There is a photograph of the bay cat I can’t get out of my head. In it, the cat looks intensely right at the viewer, its sun-yellow eyes sporting two dark lines running up from them as if someone had applied makeup. In the mix of light and shade, its coat passes from brown to orange to blood red. Its long tail is tipped in white. The animal is in a dingy cage, littered with dead rats, but that doesn’t detract a bit from the cat’s majesty and strangeness.
Jim Sanderson, the world’s leading expert on small wildcats, took the photo in 2008. The cat, which had previously been kept in a cage in a gas station, was being held in a private menagerie in Sarawak, Malaysian Borneo.
Sanderson, who founded the Small Wild Cat Conservation Foundation, says the cat’s owner “knew what he had.” And what he had was arguably the world’s most elusive wildcat — and among the most endangered. A few days later, the cat was gone — likely sold for a pile of cash into the illegal wildlife trade. Its end was probably ignominious.
The Borneo bay cat (Catopuma badia) is so rare, elusive and strange that after its discovery, it vanished from science for more than 60 years. Today, the bay cat remains stubbornly difficult to even find, no less research or conserve. It makes the snow leopard look conspicuous.
What we know, and what we don’t
“The bay cat is a black hole, and we don’t even know how to start to study the species, it is so elusive,” says Oliver Wearn, a biologist and conservation consultant. “They are about as elusive as any mammal can be.”
There are a few things we do know. C. badia is the only feline endemic to Borneo, and its appearance is distinctive, making it easy to tell apart from the other four cat species living there due to its “bay” (reddish-brown) coloring — though there are other color variants — and due to its super-long tail.

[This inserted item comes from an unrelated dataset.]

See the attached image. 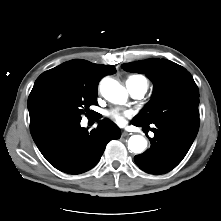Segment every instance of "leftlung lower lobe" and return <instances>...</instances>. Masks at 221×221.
Instances as JSON below:
<instances>
[{"label":"left lung lower lobe","mask_w":221,"mask_h":221,"mask_svg":"<svg viewBox=\"0 0 221 221\" xmlns=\"http://www.w3.org/2000/svg\"><path fill=\"white\" fill-rule=\"evenodd\" d=\"M133 124L150 128L133 120ZM150 130L155 134L149 138L150 149L134 160L138 167L149 174H164L175 168L190 149L199 129V121L163 120L153 123Z\"/></svg>","instance_id":"obj_1"}]
</instances>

Sebastian Kennerknecht, photographer and founder of Cat Expeditions, a global cat tourism group, notes that the bay cat “kind of looks like a mini puma but isn’t even in the same genus.” The animal is most closely related to the Asian golden cat (Catopuma temminckii), but these two felines likely evolved down different paths more than 3 million years ago.
Oh, and we know it lives in the forest.
And that’s about it. We don’t know any behavior basics: the ecological niche it fills, what kind of forest it prefers, what it eats, whether it’s an arboreal cat or ground hunter, how much territory it needs or how the species mates and rears young.
The biggest mystery, and the one holding up conservation efforts: Why is this cat so frustratingly rare?
To date, Sanderson’s 2008 photos of that male feline remain some of the best in the world. And one day, if the worst happens, that photo may be one of few records of a never-known feline.
‘It does exist’
Despite years doing field research, biologist Susan Cheyne has never seen a bay cat. There’s even “some speculation that it doesn’t exist,” she says. Cheyne is the co-founder and director of research at Borneo Nature Foundation International (BNF), which works in Kalimantan, Indonesian Borneo.
Kennerknecht, who’s led tours in Borneo, has seen all of the island’s elusive cat species in the wild — except the bay cat. “Even most of the super-serious cat chasers out there have not yet seen this species,” he says.
When I ask Cheyne if she knew anyone who’d ever seen it in the wild, she says, “No,” but then adds emphatically, “It does exist.”
Alfred Russel Wallace, famed biologist and the second father of evolution, was the first scientist to come across the bay cat, sending a skin and skull back to the U.K. in 1856. Scientists collected five more specimens over the next few decades, but after 1928, the bay cat vanished.
“There have been a few rumors of the cat’s continued existence, some unsuccessful searches, and the occasional unconfirmed sighting,” reads a 1993 paper in Oryx.
That changed on Nov. 4, 1992, when a nearly dead female bay cat was brought to the Natural History Museum in Sarawak. Indigenous people had trapped and kept the cat for several months.
“The specimen was about the size of a domestic cat with an extremely long tail. It weighed 1.95 kg [4.29 lbs], but was in a thoroughly emaciated condition with wasted muscles and protruding bones,” according to the Oryx paper, announcing the discovery.